Mountain Madness: Found and Lost in the Peaks of America and Japan
Arriving March 1, 2021, from the University of Georiga Press, Mountain Madness is an essay collection that covers an experience, from 2007 to 2010, when I lived in Kosuge Village (population 900), nestled in the Chichibu Mountains of central Japan. My essays will use these three years as a frame to investigate how landscape affects identity, specifically spiritual and environmental beliefs. The book will profile who I was before Japan (an evangelical and then wilderness guide), why I became obsessed with mountains, and the fall-out from mountain obsession to a humanistic outlook.

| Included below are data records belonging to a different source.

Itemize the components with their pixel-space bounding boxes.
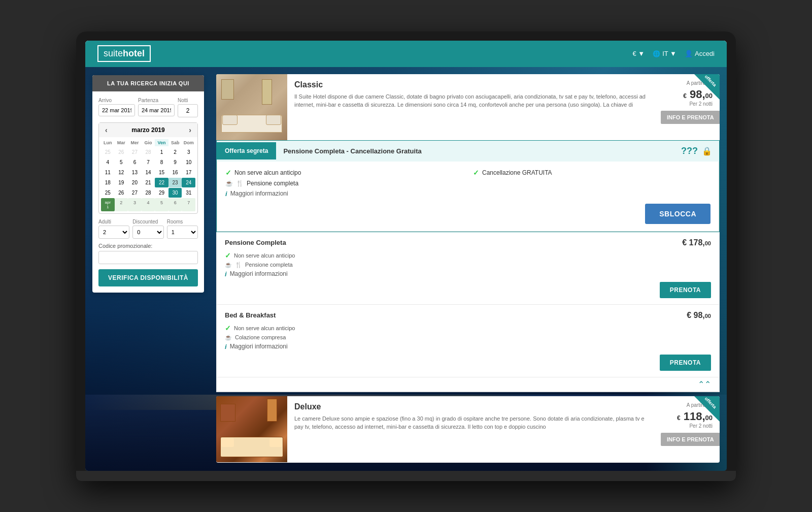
question-mark-icon[interactable]: ???	[681, 146, 698, 156]
cal-day[interactable]: 14	[142, 168, 155, 177]
calendar-next[interactable]: ›	[187, 126, 193, 134]
room-name-classic: Classic	[294, 80, 647, 89]
cal-day[interactable]: 2	[115, 198, 128, 211]
feature-pensione-text: Pensione completa	[247, 180, 298, 187]
rate-feature-maggiori: i Maggiori informazioni	[225, 270, 711, 278]
search-sidebar: LA TUA RICERCA INIZIA QUI Arrivo Partenz…	[92, 75, 204, 293]
info-icon: i	[225, 343, 227, 350]
offerta-segreta-section: Offerta segreta Pensione Completa - Canc…	[216, 140, 720, 232]
room-card-deluxe: Deluxe Le camere Deluxe sono ampie e spa…	[216, 396, 720, 463]
cal-day[interactable]: 26	[115, 147, 128, 157]
arrivo-field: Arrivo	[98, 98, 135, 117]
room-image-classic	[216, 74, 287, 140]
cal-day[interactable]: 16	[168, 168, 182, 177]
cal-day[interactable]: 8	[155, 157, 168, 167]
collapse-icon[interactable]: ⌃⌃	[698, 380, 711, 389]
cal-week-2: 4 5 6 7 8 9 10	[101, 157, 195, 167]
arrivo-input[interactable]	[98, 104, 135, 116]
cal-day[interactable]: 3	[128, 198, 142, 211]
cal-day[interactable]: 5	[115, 157, 128, 167]
maggiori-bb-link[interactable]: Maggiori informazioni	[230, 343, 288, 350]
login-button[interactable]: 👤 Accedi	[685, 50, 715, 57]
cal-day[interactable]: 26	[115, 188, 128, 198]
cal-day[interactable]: 7	[142, 157, 155, 167]
cal-day[interactable]: 13	[128, 168, 142, 177]
cal-day[interactable]: 4	[142, 198, 155, 211]
check-icon: ✓	[473, 169, 479, 177]
cal-day[interactable]: 11	[101, 168, 115, 177]
cal-day[interactable]: 2	[168, 147, 182, 157]
rate-price-pensione: € 178,00	[682, 238, 711, 247]
partenza-input[interactable]	[138, 104, 175, 116]
rate-feature-anticipo: ✓ Non serve alcun anticipo	[225, 251, 711, 260]
cal-day-22[interactable]: 22	[155, 178, 168, 187]
cal-day[interactable]: 21	[142, 178, 155, 187]
cal-day[interactable]: 28	[142, 147, 155, 157]
cal-day[interactable]: 12	[115, 168, 128, 177]
offerta-badge: offerta	[692, 74, 720, 102]
cal-day[interactable]: 5	[155, 198, 168, 211]
cal-week-3: 11 12 13 14 15 16 17	[101, 168, 195, 177]
cal-day[interactable]: 17	[182, 168, 195, 177]
header: suitehotel € ▼ 🌐 IT ▼ 👤 Accedi	[85, 41, 727, 67]
partenza-label: Partenza	[138, 98, 175, 103]
rate-feature-bb-text: Non serve alcun anticipo	[234, 325, 295, 331]
cal-day[interactable]: 15	[155, 168, 168, 177]
cal-day[interactable]: 20	[128, 178, 142, 187]
adulti-select[interactable]: 2 1 3	[98, 226, 129, 239]
info-prenota-classic-button[interactable]: INFO E PRENOTA	[661, 111, 720, 124]
cal-day[interactable]: 19	[115, 178, 128, 187]
feature-no-anticipo: ✓ Non serve alcun anticipo	[225, 169, 463, 177]
rooms-select[interactable]: 1 2 3	[167, 226, 198, 239]
cal-day[interactable]: 27	[128, 147, 142, 157]
rate-name-pensione: Pensione Completa	[225, 239, 286, 246]
cal-day[interactable]: 1	[155, 147, 168, 157]
cal-day[interactable]: 25	[101, 147, 115, 157]
cal-day[interactable]: 4	[101, 157, 115, 167]
sidebar-title: LA TUA RICERCA INIZIA QUI	[92, 75, 204, 91]
rate-features-bb: ✓ Non serve alcun anticipo ☕ Colazione c…	[225, 324, 711, 350]
calendar-prev[interactable]: ‹	[103, 126, 110, 134]
prenota-pensione-button[interactable]: PRENOTA	[660, 282, 711, 298]
cal-week-6: apr1 2 3 4 5 6 7	[101, 198, 195, 211]
verifica-disponibilita-button[interactable]: VERIFICA DISPONIBILITÀ	[98, 269, 198, 286]
maggiori-link[interactable]: Maggiori informazioni	[230, 270, 288, 277]
room-image-deluxe	[216, 396, 287, 462]
calendar-grid: Lun Mar Mer Gio Ven Sab Dom	[99, 137, 197, 213]
cal-day[interactable]: 25	[101, 188, 115, 198]
room-card-deluxe-top: Deluxe Le camere Deluxe sono ampie e spa…	[216, 396, 720, 462]
feature-cancellazione-text: Cancellazione GRATUITA	[482, 169, 552, 176]
header-nav: € ▼ 🌐 IT ▼ 👤 Accedi	[632, 50, 715, 57]
cal-day[interactable]: 10	[182, 157, 195, 167]
cal-day-30[interactable]: 30	[168, 188, 182, 198]
cal-day-23[interactable]: 23	[168, 178, 182, 187]
prenota-bb-button[interactable]: PRENOTA	[660, 355, 711, 371]
feature-pensione-completa: ☕ 🍴 Pensione completa	[225, 180, 463, 187]
logo[interactable]: suitehotel	[97, 45, 151, 62]
cal-day[interactable]: 18	[101, 178, 115, 187]
cal-day-24[interactable]: 24	[182, 178, 195, 187]
cal-day[interactable]: 3	[182, 147, 195, 157]
cal-day[interactable]: 6	[168, 198, 182, 211]
cal-day[interactable]: 29	[155, 188, 168, 198]
sblocca-button[interactable]: SBLOCCA	[645, 204, 710, 224]
cal-day[interactable]: 9	[168, 157, 182, 167]
cal-day[interactable]: 31	[182, 188, 195, 198]
currency-selector[interactable]: € ▼	[632, 50, 645, 57]
discounted-select[interactable]: 0 1 2	[132, 226, 163, 239]
info-prenota-deluxe-button[interactable]: INFO E PRENOTA	[661, 433, 720, 446]
language-selector[interactable]: 🌐 IT ▼	[653, 50, 676, 57]
offerta-banner-row: Offerta segreta Pensione Completa - Canc…	[217, 141, 719, 162]
rate-row-header-bb: Bed & Breakfast € 98,00	[225, 311, 711, 320]
promo-input[interactable]	[98, 251, 198, 264]
room-desc-deluxe: Le camere Deluxe sono ampie e spaziose (…	[294, 414, 647, 431]
maggiori-informazioni-link[interactable]: Maggiori informazioni	[230, 190, 288, 197]
notti-field: Notti	[178, 98, 198, 117]
cal-day[interactable]: 27	[128, 188, 142, 198]
cal-day[interactable]: 7	[182, 198, 195, 211]
lock-icon[interactable]: 🔒	[702, 146, 712, 156]
notti-input[interactable]	[178, 104, 198, 117]
cal-day[interactable]: 28	[142, 188, 155, 198]
cal-day[interactable]: 6	[128, 157, 142, 167]
cal-day-apr[interactable]: apr1	[101, 198, 115, 211]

The path my narrator takes is one of a mountain hike. I was born in table top-flat West Texas to conservative, Christian parents in the second most Republican county by votes in America. At 19, I made my first backpacking trip to the San Juan Mountains of western Colorado and was awed by their outer-planetary-like massiveness. Two friends and I became lost, off-trail for three days. During this time, an obsession possessed me as we wandered our way through the peaks to safety, a realization that I could die out there, yes, but amid previously unknown splendor. I developed an addiction to mountains that weakened my religious faith. Like the Romantic poets before me, God transferred from the sky to the immense landscape. I jettisoned my beliefs and became an outdoor wilderness instructor. On every peak I traveled up, I hoped to recreate that first conversion experience when I was lost in the woods.
After college, while teaching English in Kosuge Village, I learned about the mountain-worshipping religion Shugendo: a mixture of Buddhism, Shintoism, and Shamanism. I climbed dozens of peaks, spending several days backpacking. However, while in Japan, I was nearly fatally injured on a solo, month-long hike. I saw the accident as a warning and turned my attention to studying writing and literature. When I came to Japan, I went up mountains, but as I left, I came down. The book profiles my experiences with mountains and my double disillusionment, leveling off with a humanistic outlook, leaving the narrator less a wanderer but more willing to empathize with other people.
The title chapter of the book has received the Torch Nonfiction Prize from Crab Orchard Review. Other chapters are published in Hotel Amerika, Catapult, Green Mountains Review, Yemassee Journal, ISLE, and Superstition Review. One chapter, “Giving Fire” was a finalist for contests at Arts and Letters and Phoebe. Another chapter, “Love in the Valley of Death,” was also a finalist for a contest at Arts and Letters.